I'm reading a book titled, The Science of God by Gerald Schroeder. Schroeder is a PhD graduate of MIT who has been teaching in Israel for 30 years. I'm not a bio-science guy, my background is physical sciences, and specifically analytical methodologies. But what I've read here on evolution is fascinating. Someone like botnst can jump in and correct my errors. Here's what I've just read.

1. Water formed on the earth about 3.8 billion years ago.

2. Live started in the ocean about 3.5 billion years ago.

3. The formation of live within a few hundred million years cannot be explained by the classical 'chance combination' model that you and I were taught as kids. Prior to the discovery of life 3.5 billion years ago scientists believed that live originated in the atmosphere (lighting creating amino acids) and then 2 billion years of chance occurrences produced life. That is now known to be false.
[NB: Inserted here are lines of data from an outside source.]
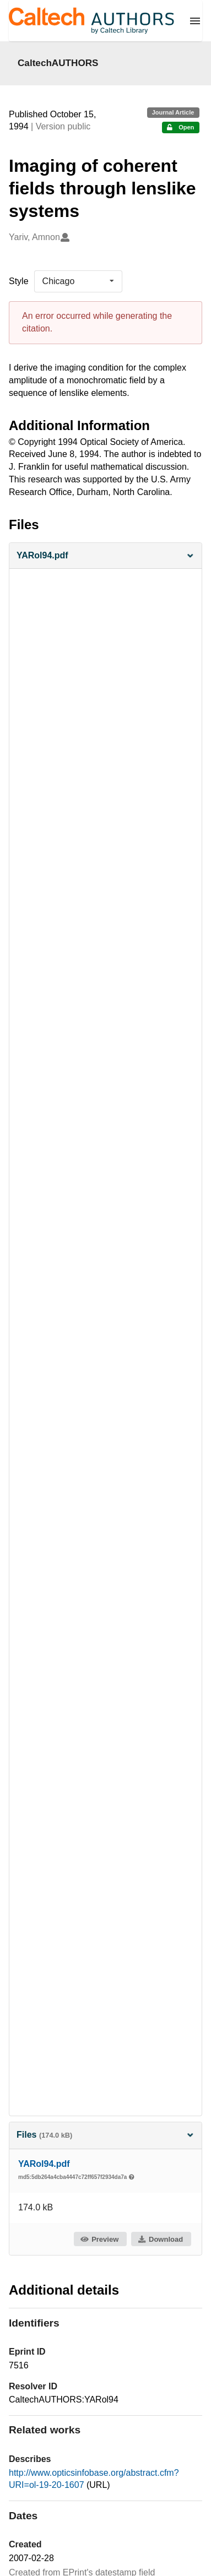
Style (19, 281)
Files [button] (105, 2134)
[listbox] (78, 281)
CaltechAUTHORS (58, 62)
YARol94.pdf (44, 2164)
4. Once life started 3.5 billion years ago it basically remained unchanged until 650 million years ago. Then, in a remarkably short period of time 90 to 95% of life died off and whole new species, with no records of intermediates appeared. Some of these creatures seem to have evolved over literally thousands (not millions) of years.

5. The 5 phylla of creatures with eyes in the world all have the same genetic coding responsible for vision yet the only common genetic link they share was back during the sponge-like or protozoa phase (creatures without eyes). To create the genetic code in anyone of these phylla involves 20 different amino acids and 130 different possible binding locations. That is a total of 20^130 which is ~10^170. So each one of these separate creatures went through ~10^170 different random variations and then, in each case, came up with the exact same structure. Or their common ancestor (a sponge without eyes) had this pattern and passed it on (with no known evolutionary advantage) to its descendants.